→ **Directions**: Reproduce the records. Keep every word exact and include no images.

→ **Dataset records**:
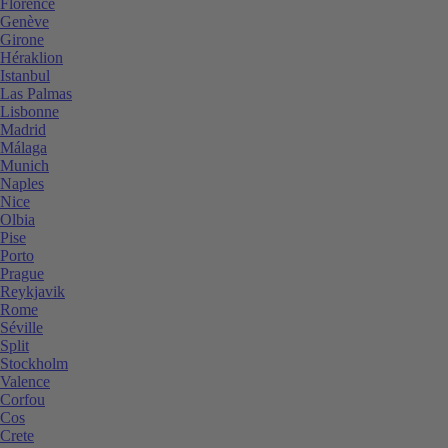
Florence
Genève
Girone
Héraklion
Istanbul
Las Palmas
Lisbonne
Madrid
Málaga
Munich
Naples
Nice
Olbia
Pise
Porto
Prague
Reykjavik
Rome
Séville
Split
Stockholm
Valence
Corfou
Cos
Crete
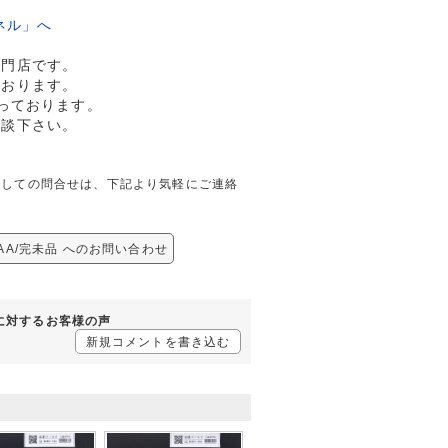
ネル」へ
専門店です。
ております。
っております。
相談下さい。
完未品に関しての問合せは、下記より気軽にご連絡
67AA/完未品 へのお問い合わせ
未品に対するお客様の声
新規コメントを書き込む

→ **Written response**:
Florence
Genève
Girone
Héraklion
Istanbul
Las Palmas
Lisbonne
Madrid
Málaga
Munich
Naples
Nice
Olbia
Pise
Porto
Prague
Reykjavik
Rome
Séville
Split
Stockholm
Valence
Corfou
Cos
Crete
ネル」へ
専門店です。
ております。
っております。
相談下さい。
完未品に関しての問合せは、下記より気軽にご連絡
67AA/完未品 へのお問い合わせ
未品に対するお客様の声
新規コメントを書き込む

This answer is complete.